Government efforts to slow climate change have been so ineffectual that the call has gone out to overhaul the American political and economic system—before global warming renders the planet, and the North Bay along with it, uninhabitable.

The writer Naomi Klein has argued that rightward-leaning citizens resist climate-change policies because they recognize them as a threat to unfettered consumption and capitalism. Climate change is a direct consequence of this. But the grim face of climate change glowers over the banquet table. The party’s over, and that’s not easy to accept.

And so this spring a group of academics launched the Next System Project. Gar Alperovitz, author of What Then Must We Do?, called on think tanks, activists and grassroots visionaries for ideas. Hundreds of writers, scientists and activists signed the Washington, D.C.–based organization’s petition, among them North Bay peak-oil author Richard Heinberg (find the petition at thenextsystem.org; see sidebar for more on Heinberg).
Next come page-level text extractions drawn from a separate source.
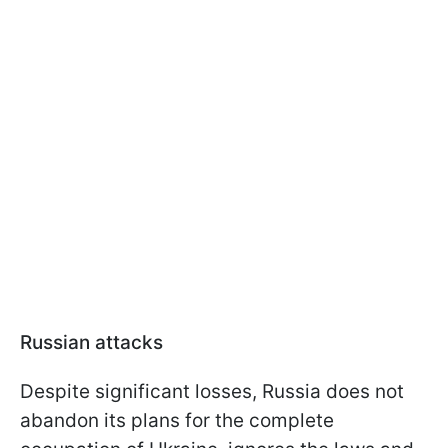
Russian attacks
Despite significant losses, Russia does not
abandon its plans for the complete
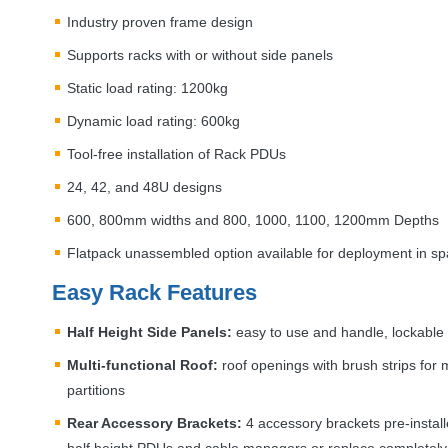
Industry proven frame design
Supports racks with or without side panels
Static load rating: 1200kg
Dynamic load rating: 600kg
Tool-free installation of Rack PDUs
24, 42, and 48U designs
600, 800mm widths and 800, 1000, 1100, 1200mm Depths
Flatpack unassembled option available for deployment in sp
Easy Rack Features
Half Height Side Panels:
easy to use and handle, lockable t
Multi-functional Roof:
roof openings with brush strips fo
partitions
Rear Accessory Brackets:
4 accessory brackets pre-installed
Heinberg, a senior fellow at Santa Rosa’s Post Carbon Institute and author of 12 books, does not mince words: “If we were going to arrest climate change, we would have started two or three decades ago.”
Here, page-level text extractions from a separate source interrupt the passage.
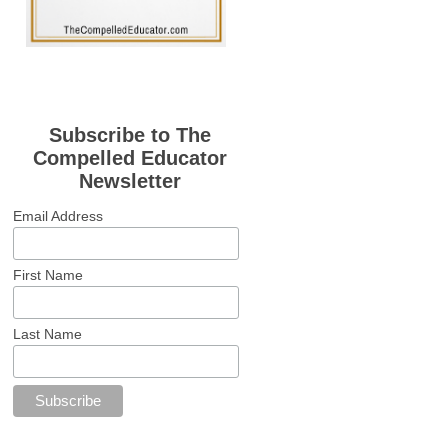
Subscribe to The
Compelled Educator
Newsletter
Email Address
First Name
Last Name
Instead, we now face spiking temperatures, weird weather, rising sea levels, species die-offs and ocean acidification. Capitalism as a system has failed to address climate change—because capitalism is premised on the idea of unlimited growth and easy credit, says Heinberg.

“We built our economic institutions around consumption based on cheap energy and stoked it with advertising,” says Heinberg. “We just can’t continue to grow.”

The economy is in crisis, says Heinberg, and collapse looms. “We’re not very far away from it,” he says. “Two or three years.”

Sustainability as currently practiced is of no use, Heinberg argues, unless “we move toward deep sustainability rather than fake sustainability. Fake sustainability asks, ‘How can we sustain what we’re doing right now?’ The answer is: ‘We can’t.’ Resilience is a more important term than sustainability. Resilience is being able to absorb shocks and continue functioning.”

Americans are used to getting what we want, and many among us have trouble facing the implications of climate change. But while he acknowledges the perils of the climate crisis, Michael Shuman does not think the economic system is not about to unravel.

Shuman is an economist and also a fellow at the Post Carbon Institute. He’s the author of Local Dollars, Local Sense, his eighth book. Like Heinberg, he is a committed proponent of localism. But Shuman does not believe all is lost under the remorseless yoke of capitalism.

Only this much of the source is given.